• Assigned task
The records that follow should be returned exactly, pictures excluded.
Exercise input START
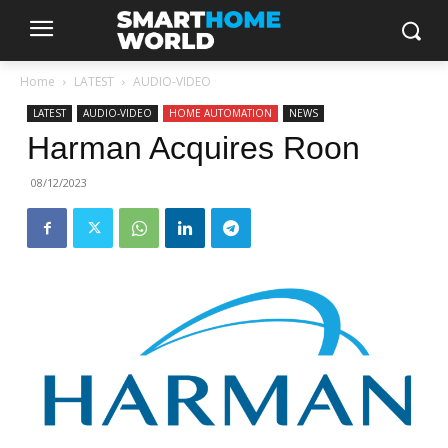
Home
LATEST
AUDIO-VIDEO
LATEST
AUDIO-VIDEO
HOME AUTOMATION
NEWS
Harman Acquires Roon
08/12/2023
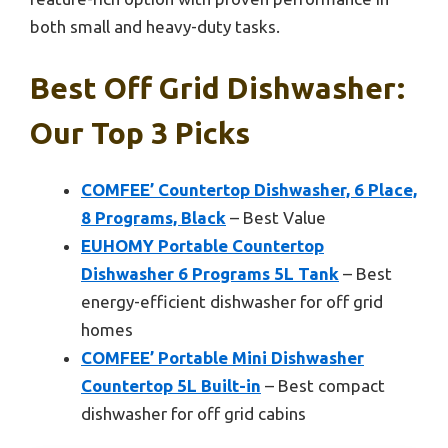
both small and heavy-duty tasks.
Best Off Grid Dishwasher:
Our Top 3 Picks
COMFEE’ Countertop Dishwasher, 6 Place,
8 Programs, Black
– Best Value
EUHOMY Portable Countertop
Dishwasher 6 Programs 5L Tank
– Best
energy-efficient dishwasher for off grid
homes
COMFEE’ Portable Mini Dishwasher
Countertop 5L Built-in
– Best compact
dishwasher for off grid cabins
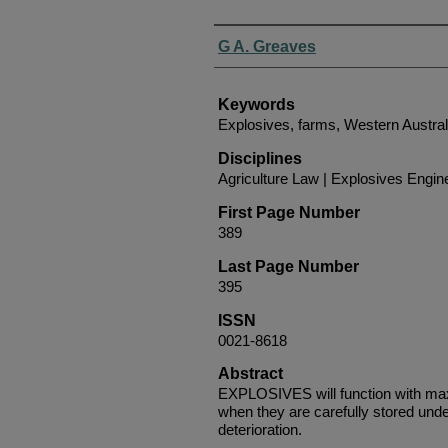
Authors
G A. Greaves
Keywords
Explosives, farms, Western Austral
Disciplines
Agriculture Law | Explosives Engin
First Page Number
389
Last Page Number
395
ISSN
0021-8618
Abstract
EXPLOSIVES will function with maxi
when they are carefully stored unde
deterioration.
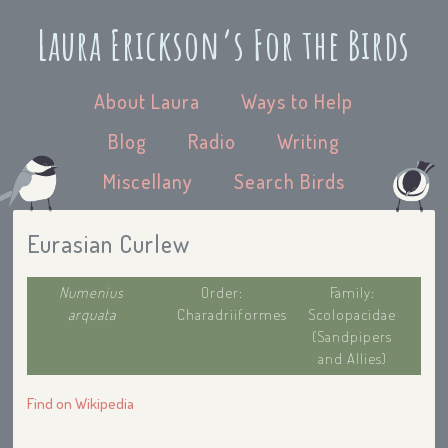
Laura Erickson’s For the Birds
About Laura
Ways to Help
Blog
Radio
Writing
Miscellany
Search Birds
Eurasian Curlew
Numenius
Order:
Family:
arquata
Charadriiformes
Scolopacidae
(Sandpipers
and Allies)
Find on Wikipedia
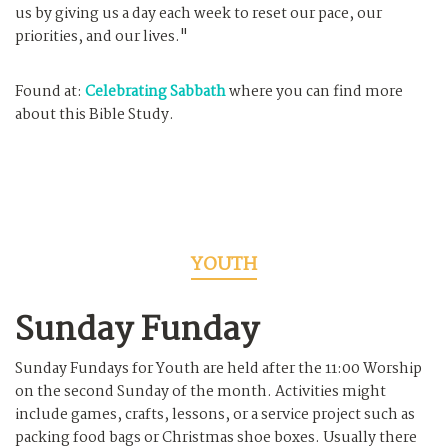
us by giving us a day each week to reset our pace, our
priorities, and our lives."
Found at:
Celebrating Sabbath
where you can find more
about this Bible Study.
YOUTH
Sunday Funday
Sunday Fundays for Youth are held after the 11:00 Worship
on the second Sunday of the month. Activities might
include games, crafts, lessons, or a service project such as
packing food bags or Christmas shoe boxes. Usually there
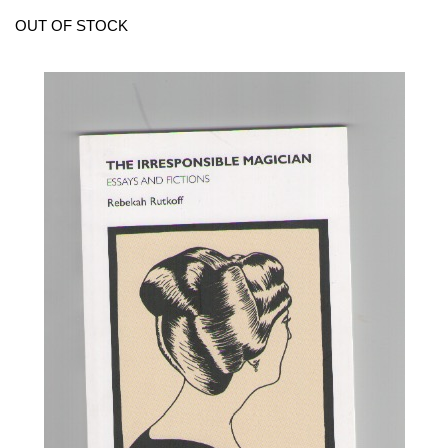
OUT OF STOCK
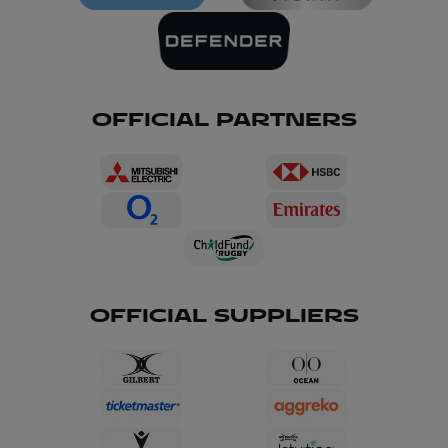
OFFICIAL PARTNERS
OFFICIAL SUPPLIERS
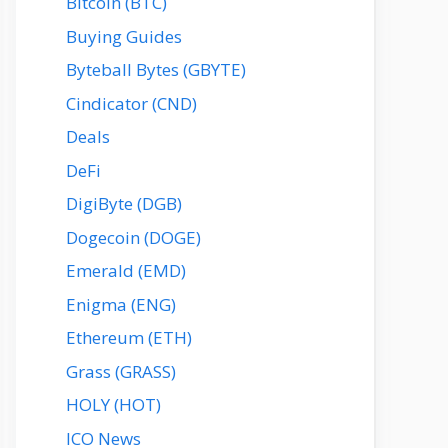
Bitcoin (BTC)
Buying Guides
Byteball Bytes (GBYTE)
Cindicator (CND)
Deals
DeFi
DigiByte (DGB)
Dogecoin (DOGE)
Emerald (EMD)
Enigma (ENG)
Ethereum (ETH)
Grass (GRASS)
HOLY (HOT)
ICO News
Exercise input END
• Answer section
Home
LATEST
AUDIO-VIDEO
LATEST
AUDIO-VIDEO
HOME AUTOMATION
NEWS
Harman Acquires Roon
08/12/2023
both small and heavy-duty tasks.
Best Off Grid Dishwasher:
Our Top 3 Picks
COMFEE’ Countertop Dishwasher, 6 Place,
8 Programs, Black
– Best Value
EUHOMY Portable Countertop
Dishwasher 6 Programs 5L Tank
– Best
energy-efficient dishwasher for off grid
homes
COMFEE’ Portable Mini Dishwasher
Countertop 5L Built-in
– Best compact
dishwasher for off grid cabins
Authors
G A. Greaves
Keywords
Explosives, farms, Western Austral
Disciplines
Agriculture Law | Explosives Engin
First Page Number
389
Last Page Number
395
ISSN
0021-8618
Abstract
EXPLOSIVES will function with maxi
when they are carefully stored unde
deterioration.
Laura Erickson’s For the Birds
About Laura
Ways to Help
Blog
Radio
Writing
Miscellany
Search Birds
Eurasian Curlew
Numenius
Order:
Family:
arquata
Charadriiformes
Scolopacidae
(Sandpipers
and Allies)
Find on Wikipedia
us by giving us a day each week to reset our pace, our
priorities, and our lives."
Found at:
Celebrating Sabbath
where you can find more
about this Bible Study.
YOUTH
Sunday Funday
Sunday Fundays for Youth are held after the 11:00 Worship
on the second Sunday of the month. Activities might
include games, crafts, lessons, or a service project such as
packing food bags or Christmas shoe boxes. Usually there
OUT OF STOCK
OFFICIAL PARTNERS
OFFICIAL SUPPLIERS
Bitcoin (BTC)
Buying Guides
Byteball Bytes (GBYTE)
Cindicator (CND)
Deals
DeFi
DigiByte (DGB)
Dogecoin (DOGE)
Emerald (EMD)
Enigma (ENG)
Ethereum (ETH)
Grass (GRASS)
HOLY (HOT)
ICO News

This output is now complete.